If you’re able to, bring this person to mind. You don’t have to force a clear visual image. If visualization is difficult, simply hold the felt sense of them in your awareness. Then notice what happens in your body.
Where do you feel it? …in your chest, throat, abdomen or solar plexus?
Breathe softly and deeply as you remain present with the sensations. Fully immerse your awareness in the depths of what you're feeling as you continue to breathe. Not analyzing or attempting to find a solution to your concerns. Simply staying present with it.
When the attachment system activates, the instinct is to escape the feeling — to text, to scroll, to distract, to ruminate. Instead, breathe into the feelings and sensations as they arise, following them as they go through their progression.
This process begins to ground you, by shifting you from chasing the person externally to metabolizing the activation internally. Over time, this kind of steady presence helps the nervous system recalibrate. The intensity may not disappear immediately, but it becomes workable.
Rather than fighting the internal processes …you're learning to facilitate it's natural progression.
Stabilization and Deeper Processing
Deep tissue massage helps you reconnect with your body while bringing the emotions held within it to the surface. At times this process can feel intense. Emotions that have been held in the body for years may surface, sometimes powerfully. But as you work effectively with those emotions in the way I described above, something begins to shift. The attachment system gradually deactivates. You become more settled. More grounded.
Acupuncture can serve a similar stabilizing role. It helps calm the system, restore balance, and support the body as it processes prolonged stress and emotional strain. It is not a substitute for doing the internal work, but it can make that work more accessible.
Whenever I’ve gone on the vision quest, a traditional Native American practice that involves fasting alone in the mountains for four days and nights without food or water, I have at times felt an extraordinarily powerful presence working within me. During my time on the mountain, I have found myself digesting breakups and other painful losses I had experienced. I come out the other side with greater understanding and resilience.

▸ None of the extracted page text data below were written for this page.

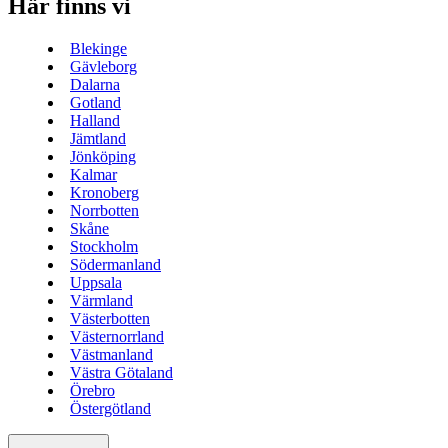
Här finns vi
Blekinge
Gävleborg
Dalarna
Gotland
Halland
Jämtland
Jönköping
Kalmar
Kronoberg
Norrbotten
Skåne
Stockholm
Södermanland
Uppsala
Värmland
Västerbotten
Västernorrland
Västmanland
Västra Götaland
Örebro
Östergötland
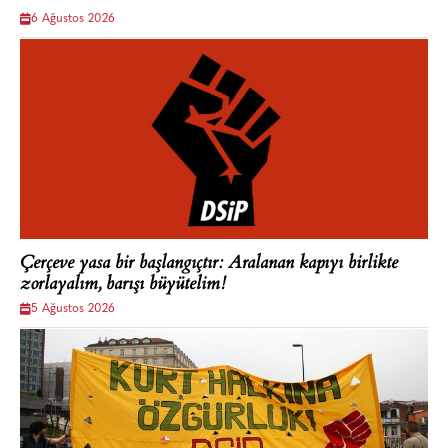
6 Ağustos 2026
Çerçeve yasa bir başlangıçtır: Aralanan kapıyı birlikte
zorlayalım, barışı büyütelim!
5 Ağustos 2026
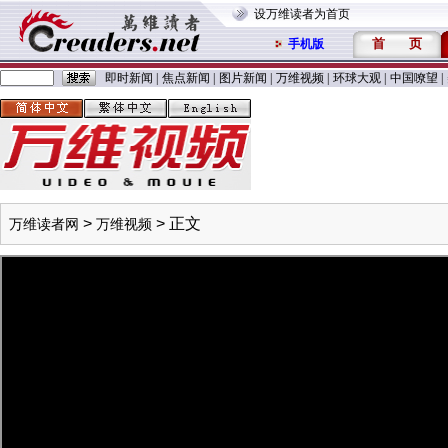
设万维读者为首页
首
页
手机版
即时新闻
|
焦点新闻
|
图片新闻
|
万维视频
|
环球大观
|
中国嘹望
|
>
> 正文
万维读者网
万维视频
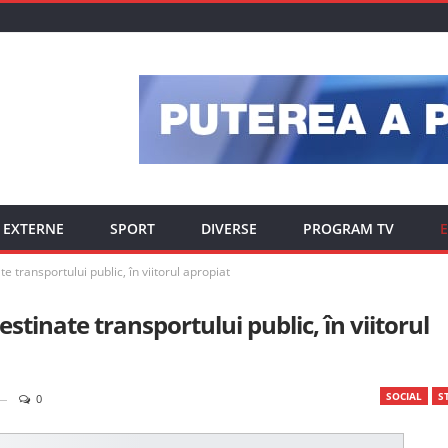
EXTERNE
SPORT
DIVERSE
PROGRAM TV
E
 transportului public, în viitorul apropiat
stinate transportului public, în viitorul
SOCIAL
ST
0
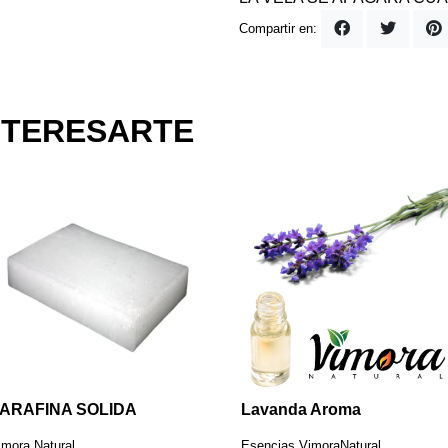
Compartir en:
NTERESARTE
ARAFINA SOLIDA
Lavanda Aroma
imora Natural
Esencias VimoraNatural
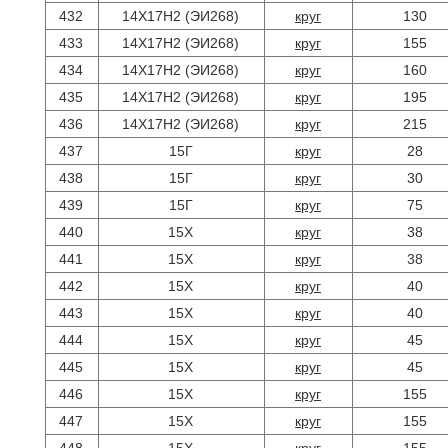
432
14Х17Н2 (ЭИ268)
круг
130
433
14Х17Н2 (ЭИ268)
круг
155
434
14Х17Н2 (ЭИ268)
круг
160
435
14Х17Н2 (ЭИ268)
круг
195
436
14Х17Н2 (ЭИ268)
круг
215
437
15Г
круг
28
438
15Г
круг
30
439
15Г
круг
75
440
15Х
круг
38
441
15Х
круг
38
442
15Х
круг
40
443
15Х
круг
40
444
15Х
круг
45
445
15Х
круг
45
446
15Х
круг
155
447
15Х
круг
155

Trained by a traditional Native American doctor from the Kiowa Tribe and having gone through so many vision quests, I work as a conduit, as Indigenous healers have done for thousands of years. Those who work with me often experience healing that in many ways resembles what I experienced during the vision quest. In sessions, we work to digest lived experiences of loss and the emotions tied to them. As those layers are processed, a healthier biochemical balance is reestablished. The obsessive fixation and rumination gradually diminish, and you find it easier to let go and move on.